ENTRIES SHOWN:
--------------------------------------------------
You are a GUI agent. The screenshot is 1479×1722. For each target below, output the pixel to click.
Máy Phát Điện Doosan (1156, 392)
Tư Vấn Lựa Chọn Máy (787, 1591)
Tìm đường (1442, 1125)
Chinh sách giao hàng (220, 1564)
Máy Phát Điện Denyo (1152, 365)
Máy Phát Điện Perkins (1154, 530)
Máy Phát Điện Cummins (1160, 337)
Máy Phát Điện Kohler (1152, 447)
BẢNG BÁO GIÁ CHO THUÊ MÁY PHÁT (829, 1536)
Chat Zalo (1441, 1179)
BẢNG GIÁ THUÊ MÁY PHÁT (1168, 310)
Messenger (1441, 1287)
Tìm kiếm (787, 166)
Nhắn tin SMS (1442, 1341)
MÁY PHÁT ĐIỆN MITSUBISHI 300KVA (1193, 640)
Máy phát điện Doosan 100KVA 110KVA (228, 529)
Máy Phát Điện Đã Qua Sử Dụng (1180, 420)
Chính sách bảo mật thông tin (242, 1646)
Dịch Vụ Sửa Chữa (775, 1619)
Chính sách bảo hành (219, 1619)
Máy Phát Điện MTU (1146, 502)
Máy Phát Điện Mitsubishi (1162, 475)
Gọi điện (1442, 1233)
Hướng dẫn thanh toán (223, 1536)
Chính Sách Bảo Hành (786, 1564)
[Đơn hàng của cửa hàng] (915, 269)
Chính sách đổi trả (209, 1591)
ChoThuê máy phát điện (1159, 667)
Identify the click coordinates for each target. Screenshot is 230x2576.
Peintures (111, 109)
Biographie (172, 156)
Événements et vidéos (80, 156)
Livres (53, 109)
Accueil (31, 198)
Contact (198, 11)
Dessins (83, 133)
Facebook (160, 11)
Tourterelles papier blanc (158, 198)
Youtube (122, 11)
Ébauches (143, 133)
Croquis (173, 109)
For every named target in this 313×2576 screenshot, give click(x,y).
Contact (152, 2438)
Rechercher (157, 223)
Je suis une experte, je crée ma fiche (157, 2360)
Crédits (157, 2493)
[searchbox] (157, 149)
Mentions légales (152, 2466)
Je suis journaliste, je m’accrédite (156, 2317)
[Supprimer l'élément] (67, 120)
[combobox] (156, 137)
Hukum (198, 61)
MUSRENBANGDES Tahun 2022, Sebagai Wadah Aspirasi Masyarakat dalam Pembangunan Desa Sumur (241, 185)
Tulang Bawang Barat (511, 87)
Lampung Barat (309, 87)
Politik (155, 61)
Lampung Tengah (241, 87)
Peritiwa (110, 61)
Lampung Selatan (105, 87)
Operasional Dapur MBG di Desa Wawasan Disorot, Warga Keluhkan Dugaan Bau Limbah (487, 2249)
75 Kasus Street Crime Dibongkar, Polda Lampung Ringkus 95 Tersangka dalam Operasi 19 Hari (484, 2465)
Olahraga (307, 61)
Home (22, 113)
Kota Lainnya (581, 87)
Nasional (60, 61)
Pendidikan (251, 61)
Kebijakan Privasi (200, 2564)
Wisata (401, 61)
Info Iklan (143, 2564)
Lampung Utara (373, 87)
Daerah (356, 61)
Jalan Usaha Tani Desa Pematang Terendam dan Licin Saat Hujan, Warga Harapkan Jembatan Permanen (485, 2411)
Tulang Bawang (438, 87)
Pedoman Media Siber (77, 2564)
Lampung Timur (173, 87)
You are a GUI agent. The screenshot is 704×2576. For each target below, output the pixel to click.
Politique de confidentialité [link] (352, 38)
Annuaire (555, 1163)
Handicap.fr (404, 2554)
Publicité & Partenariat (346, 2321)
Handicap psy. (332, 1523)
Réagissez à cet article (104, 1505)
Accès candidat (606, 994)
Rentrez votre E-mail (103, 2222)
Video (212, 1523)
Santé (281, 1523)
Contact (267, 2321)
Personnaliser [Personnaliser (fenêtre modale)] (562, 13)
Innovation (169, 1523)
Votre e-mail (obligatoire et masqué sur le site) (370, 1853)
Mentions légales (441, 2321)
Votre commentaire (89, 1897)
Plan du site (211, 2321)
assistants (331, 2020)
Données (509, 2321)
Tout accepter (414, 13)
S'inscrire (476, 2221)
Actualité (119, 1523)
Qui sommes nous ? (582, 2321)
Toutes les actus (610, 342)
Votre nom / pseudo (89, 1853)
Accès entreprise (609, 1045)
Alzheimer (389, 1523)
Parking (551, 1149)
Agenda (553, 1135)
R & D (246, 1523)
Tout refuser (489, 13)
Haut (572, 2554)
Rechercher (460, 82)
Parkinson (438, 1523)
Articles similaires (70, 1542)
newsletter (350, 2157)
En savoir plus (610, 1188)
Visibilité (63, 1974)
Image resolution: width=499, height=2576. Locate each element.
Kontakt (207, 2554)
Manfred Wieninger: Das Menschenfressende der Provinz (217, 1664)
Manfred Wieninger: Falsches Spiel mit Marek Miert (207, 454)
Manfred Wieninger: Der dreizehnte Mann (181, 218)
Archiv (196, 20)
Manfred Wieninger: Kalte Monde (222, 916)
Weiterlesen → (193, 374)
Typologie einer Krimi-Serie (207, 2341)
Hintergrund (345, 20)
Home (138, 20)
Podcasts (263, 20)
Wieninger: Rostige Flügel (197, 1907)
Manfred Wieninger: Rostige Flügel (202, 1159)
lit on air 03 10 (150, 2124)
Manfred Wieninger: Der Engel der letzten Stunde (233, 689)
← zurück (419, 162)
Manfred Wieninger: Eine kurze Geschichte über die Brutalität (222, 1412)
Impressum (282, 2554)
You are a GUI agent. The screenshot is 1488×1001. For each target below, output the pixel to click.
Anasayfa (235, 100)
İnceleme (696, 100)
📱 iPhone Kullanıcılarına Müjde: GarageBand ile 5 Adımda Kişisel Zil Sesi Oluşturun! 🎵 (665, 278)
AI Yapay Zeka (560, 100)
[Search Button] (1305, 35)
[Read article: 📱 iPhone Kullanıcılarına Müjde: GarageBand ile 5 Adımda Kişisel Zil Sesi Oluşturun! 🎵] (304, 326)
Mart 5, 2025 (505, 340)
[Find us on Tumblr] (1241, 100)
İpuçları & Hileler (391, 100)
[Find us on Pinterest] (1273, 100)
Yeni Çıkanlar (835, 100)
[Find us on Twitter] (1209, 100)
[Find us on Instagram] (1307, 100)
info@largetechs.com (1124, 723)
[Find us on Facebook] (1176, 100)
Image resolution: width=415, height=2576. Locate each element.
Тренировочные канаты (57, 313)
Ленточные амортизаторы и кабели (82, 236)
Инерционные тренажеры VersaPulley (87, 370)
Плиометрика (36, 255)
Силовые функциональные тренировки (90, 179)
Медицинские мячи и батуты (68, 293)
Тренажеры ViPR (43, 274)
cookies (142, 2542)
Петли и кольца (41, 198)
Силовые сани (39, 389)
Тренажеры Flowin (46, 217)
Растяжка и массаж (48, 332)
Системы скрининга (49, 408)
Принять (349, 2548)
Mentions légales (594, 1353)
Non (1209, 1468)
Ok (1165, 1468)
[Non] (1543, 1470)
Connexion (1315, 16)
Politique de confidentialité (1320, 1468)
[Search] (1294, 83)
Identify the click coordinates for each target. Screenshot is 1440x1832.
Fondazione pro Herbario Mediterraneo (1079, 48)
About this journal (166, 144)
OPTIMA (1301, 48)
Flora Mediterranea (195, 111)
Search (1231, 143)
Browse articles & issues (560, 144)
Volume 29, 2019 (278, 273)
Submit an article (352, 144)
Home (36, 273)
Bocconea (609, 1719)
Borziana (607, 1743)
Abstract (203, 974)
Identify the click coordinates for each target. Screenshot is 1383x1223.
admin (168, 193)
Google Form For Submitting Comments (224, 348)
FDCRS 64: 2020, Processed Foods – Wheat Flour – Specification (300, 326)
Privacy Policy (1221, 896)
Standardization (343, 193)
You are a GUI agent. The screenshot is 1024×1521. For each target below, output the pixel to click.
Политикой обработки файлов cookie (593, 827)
--------------------------------------------------
TASK: Reproduce exactly the stretch of the material above that starts at the line with "Données (509, 2321)" and ends at the line with "Manfred Wieninger: Das", both included, and nothing else.

EXERCISE RESULT:
Données (509, 2321)
Tout accepter (414, 13)
S'inscrire (476, 2221)
Actualité (119, 1523)
Qui sommes nous ? (582, 2321)
Toutes les actus (610, 342)
Votre nom / pseudo (89, 1853)
Accès entreprise (609, 1045)
Alzheimer (389, 1523)
Parking (551, 1149)
Agenda (553, 1135)
R & D (246, 1523)
Tout refuser (489, 13)
Haut (572, 2554)
Rechercher (460, 82)
Parkinson (438, 1523)
Articles similaires (70, 1542)
newsletter (350, 2157)
En savoir plus (610, 1188)
Visibilité (63, 1974)
Image resolution: width=499, height=2576. Locate each element.
Kontakt (207, 2554)
Manfred Wieninger: Das Menschenfressende der Provinz (217, 1664)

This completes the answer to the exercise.